■ Data for this exercise ■
++++
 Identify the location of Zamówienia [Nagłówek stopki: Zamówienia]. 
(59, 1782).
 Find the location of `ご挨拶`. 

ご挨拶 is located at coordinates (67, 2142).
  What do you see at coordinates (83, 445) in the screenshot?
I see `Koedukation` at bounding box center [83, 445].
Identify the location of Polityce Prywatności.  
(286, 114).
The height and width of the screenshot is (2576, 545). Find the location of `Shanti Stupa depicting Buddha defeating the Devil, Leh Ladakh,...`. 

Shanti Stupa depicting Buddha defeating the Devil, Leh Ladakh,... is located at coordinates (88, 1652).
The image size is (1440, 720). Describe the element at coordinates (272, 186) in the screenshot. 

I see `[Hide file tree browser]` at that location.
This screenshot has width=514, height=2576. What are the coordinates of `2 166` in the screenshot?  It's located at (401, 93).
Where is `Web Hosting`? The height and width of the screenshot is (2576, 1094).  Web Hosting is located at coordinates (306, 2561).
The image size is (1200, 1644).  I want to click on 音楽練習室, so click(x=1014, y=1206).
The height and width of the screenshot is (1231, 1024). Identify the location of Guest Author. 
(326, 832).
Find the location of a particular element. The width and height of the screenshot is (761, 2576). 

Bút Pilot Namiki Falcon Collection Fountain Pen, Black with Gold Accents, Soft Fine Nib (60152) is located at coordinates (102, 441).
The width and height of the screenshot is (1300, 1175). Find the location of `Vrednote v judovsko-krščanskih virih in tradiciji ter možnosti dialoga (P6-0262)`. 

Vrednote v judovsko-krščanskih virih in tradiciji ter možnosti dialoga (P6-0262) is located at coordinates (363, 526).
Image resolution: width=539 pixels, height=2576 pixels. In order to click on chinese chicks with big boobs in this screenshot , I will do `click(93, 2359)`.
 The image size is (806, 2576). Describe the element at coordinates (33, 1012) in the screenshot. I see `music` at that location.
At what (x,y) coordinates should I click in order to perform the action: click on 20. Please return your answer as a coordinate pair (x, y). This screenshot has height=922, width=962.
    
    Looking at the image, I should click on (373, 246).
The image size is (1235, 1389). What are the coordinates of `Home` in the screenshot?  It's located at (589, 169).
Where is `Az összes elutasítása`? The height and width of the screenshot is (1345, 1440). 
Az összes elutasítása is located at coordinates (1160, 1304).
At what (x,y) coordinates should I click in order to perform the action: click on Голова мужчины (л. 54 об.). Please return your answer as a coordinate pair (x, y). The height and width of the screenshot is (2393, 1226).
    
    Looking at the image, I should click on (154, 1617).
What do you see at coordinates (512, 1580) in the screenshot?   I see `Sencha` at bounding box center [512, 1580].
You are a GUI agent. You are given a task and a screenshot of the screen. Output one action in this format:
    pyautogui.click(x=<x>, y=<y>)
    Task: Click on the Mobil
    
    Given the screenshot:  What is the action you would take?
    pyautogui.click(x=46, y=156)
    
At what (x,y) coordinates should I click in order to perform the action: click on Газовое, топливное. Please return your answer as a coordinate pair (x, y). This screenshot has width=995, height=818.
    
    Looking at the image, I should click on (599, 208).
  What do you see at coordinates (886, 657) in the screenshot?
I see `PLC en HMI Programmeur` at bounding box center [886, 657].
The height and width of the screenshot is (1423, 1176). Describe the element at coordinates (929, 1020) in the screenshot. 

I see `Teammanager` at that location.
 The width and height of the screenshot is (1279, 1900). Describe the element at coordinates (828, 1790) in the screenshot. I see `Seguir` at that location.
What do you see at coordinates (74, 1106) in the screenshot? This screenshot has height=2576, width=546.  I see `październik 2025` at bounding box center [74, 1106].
++++
■ Work to complete ■
Line by line, the data should be returned exactly as written.

■ Result ■
 Identify the location of Zamówienia [Nagłówek stopki: Zamówienia]. 
(59, 1782).
 Find the location of `ご挨拶`. 

ご挨拶 is located at coordinates (67, 2142).
  What do you see at coordinates (83, 445) in the screenshot?
I see `Koedukation` at bounding box center [83, 445].
Identify the location of Polityce Prywatności.  
(286, 114).
The height and width of the screenshot is (2576, 545). Find the location of `Shanti Stupa depicting Buddha defeating the Devil, Leh Ladakh,...`. 

Shanti Stupa depicting Buddha defeating the Devil, Leh Ladakh,... is located at coordinates (88, 1652).
The image size is (1440, 720). Describe the element at coordinates (272, 186) in the screenshot. 

I see `[Hide file tree browser]` at that location.
This screenshot has width=514, height=2576. What are the coordinates of `2 166` in the screenshot?  It's located at (401, 93).
Where is `Web Hosting`? The height and width of the screenshot is (2576, 1094).  Web Hosting is located at coordinates (306, 2561).
The image size is (1200, 1644).  I want to click on 音楽練習室, so click(x=1014, y=1206).
The height and width of the screenshot is (1231, 1024). Identify the location of Guest Author. 
(326, 832).
Find the location of a particular element. The width and height of the screenshot is (761, 2576). 

Bút Pilot Namiki Falcon Collection Fountain Pen, Black with Gold Accents, Soft Fine Nib (60152) is located at coordinates (102, 441).
The width and height of the screenshot is (1300, 1175). Find the location of `Vrednote v judovsko-krščanskih virih in tradiciji ter možnosti dialoga (P6-0262)`. 

Vrednote v judovsko-krščanskih virih in tradiciji ter možnosti dialoga (P6-0262) is located at coordinates (363, 526).
Image resolution: width=539 pixels, height=2576 pixels. In order to click on chinese chicks with big boobs in this screenshot , I will do `click(93, 2359)`.
 The image size is (806, 2576). Describe the element at coordinates (33, 1012) in the screenshot. I see `music` at that location.
At what (x,y) coordinates should I click in order to perform the action: click on 20. Please return your answer as a coordinate pair (x, y). This screenshot has height=922, width=962.
    
    Looking at the image, I should click on (373, 246).
The image size is (1235, 1389). What are the coordinates of `Home` in the screenshot?  It's located at (589, 169).
Where is `Az összes elutasítása`? The height and width of the screenshot is (1345, 1440). 
Az összes elutasítása is located at coordinates (1160, 1304).
At what (x,y) coordinates should I click in order to perform the action: click on Голова мужчины (л. 54 об.). Please return your answer as a coordinate pair (x, y). The height and width of the screenshot is (2393, 1226).
    
    Looking at the image, I should click on (154, 1617).
What do you see at coordinates (512, 1580) in the screenshot?   I see `Sencha` at bounding box center [512, 1580].
You are a GUI agent. You are given a task and a screenshot of the screen. Output one action in this format:
    pyautogui.click(x=<x>, y=<y>)
    Task: Click on the Mobil
    
    Given the screenshot:  What is the action you would take?
    pyautogui.click(x=46, y=156)
    
At what (x,y) coordinates should I click in order to perform the action: click on Газовое, топливное. Please return your answer as a coordinate pair (x, y). This screenshot has width=995, height=818.
    
    Looking at the image, I should click on (599, 208).
  What do you see at coordinates (886, 657) in the screenshot?
I see `PLC en HMI Programmeur` at bounding box center [886, 657].
The height and width of the screenshot is (1423, 1176). Describe the element at coordinates (929, 1020) in the screenshot. 

I see `Teammanager` at that location.
 The width and height of the screenshot is (1279, 1900). Describe the element at coordinates (828, 1790) in the screenshot. I see `Seguir` at that location.
What do you see at coordinates (74, 1106) in the screenshot? This screenshot has height=2576, width=546.  I see `październik 2025` at bounding box center [74, 1106].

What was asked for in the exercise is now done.